Life insurance might be the slowest vertical to adopt new technology, but it is not immune to changes that are affecting the industry. The market is changing, demanding insurance that’s easier to purchase, more personalized and tailored in a way it never has been before. A 2018 study
by MarketWatch showed over 40% of Americans own no form of life insurance, making competition for this uninsured population fierce.
The life insurers that find a way to evolve in meaningful ways will have an edge over the competition when it comes to customer acquisition and retention. Life insurers might consider adjusting how they engage the customer, such as through digital servicing and customer engagement that goes beyond a simple yearly bill. What’s clear to forward-thinking insurers is how pricing transformation presents a massive opportunity to stimulate growth in this regard.
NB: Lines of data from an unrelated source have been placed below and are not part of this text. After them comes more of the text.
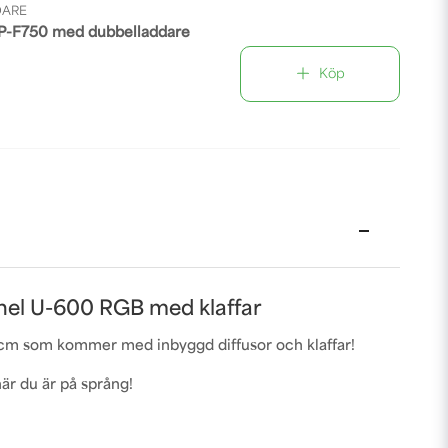
DARE
P-F750 med dubbelladdare
Köp
nel U-600 RGB med klaffar
2 cm som kommer med inbyggd diffusor och klaffar!
är du är på språng!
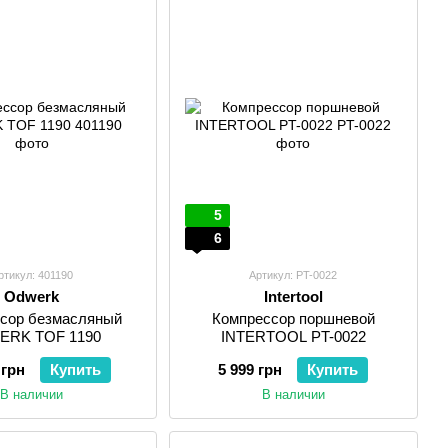
5
6
ртикул: 401190
Артикул: PT-0022
Odwerk
Intertool
сор безмасляный
Компрессор поршневой
RK TOF 1190
INTERTOOL PT-0022
 грн
Купить
5 999 грн
Купить
В наличии
В наличии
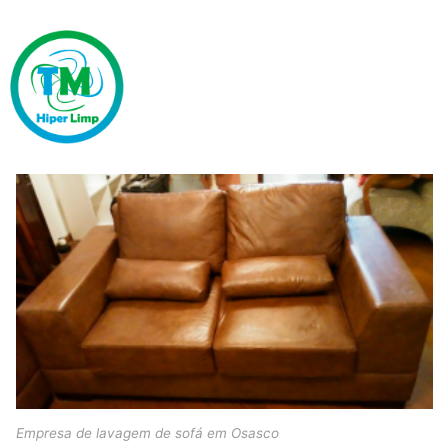
Empresa de lavagem de sofá em Osasco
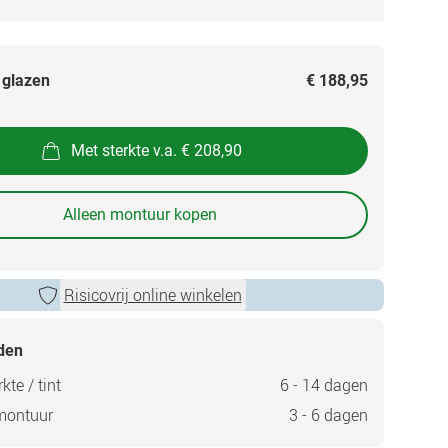
 glazen
€ 188,95
Met sterkte v.a. € 208,90
Alleen montuur kopen
Risicovrij online winkelen
jden
kte / tint
6 - 14 dagen
montuur
3 - 6 dagen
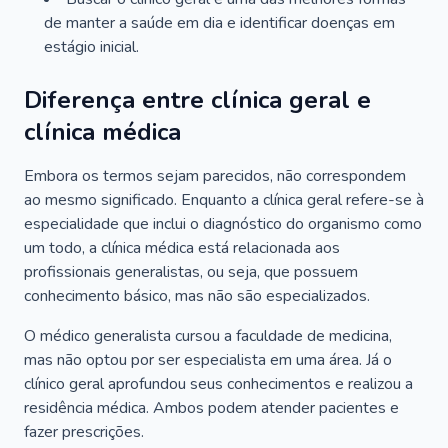
de manter a saúde em dia e identificar doenças em
estágio inicial.
Diferença entre clínica geral e
clínica médica
Embora os termos sejam parecidos, não correspondem
ao mesmo significado. Enquanto a clínica geral refere-se à
especialidade que inclui o diagnóstico do organismo como
um todo, a clínica médica está relacionada aos
profissionais generalistas, ou seja, que possuem
conhecimento básico, mas não são especializados.
O médico generalista cursou a faculdade de medicina,
mas não optou por ser especialista em uma área. Já o
clínico geral aprofundou seus conhecimentos e realizou a
residência médica. Ambos podem atender pacientes e
fazer prescrições.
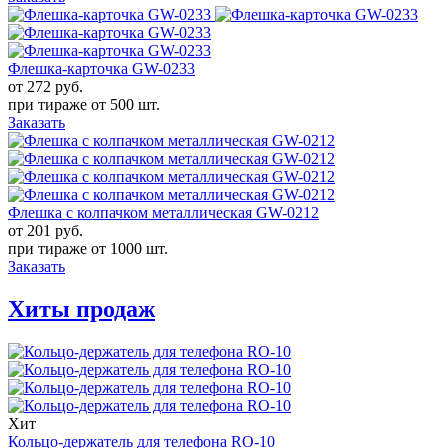
Флешка-карточка GW-0233
от 272
руб.
при тираже от
500 шт.
Заказать
Флешка с колпачком металлическая GW-0212
от 201
руб.
при тираже от
1000 шт.
Заказать
Хиты продаж
Хит
Кольцо-держатель для телефона RO-10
How the pricing process affects the sales process and customer experience
Typically, pricing is only considered when a life insurer’s actuarial team is due to run a pricing exercise. The exercise generates a price that suits the insurer’s goals, it goes out to market and pricing is forgotten until the next exercise. However, the consequences to this approach can lead to carriers going to market with sub-optimal rates.
See also: How to Resuscitate Life Insurance
Price's significance doesn’t diminish between pricing exercises. The market changes constantly, but the average life insurer’s pricing processes aren’t designed to keep up.
How the pricing process exists today, and why it’s not working
The problem with the life insurance pricing process boils down to how intensely manual it is.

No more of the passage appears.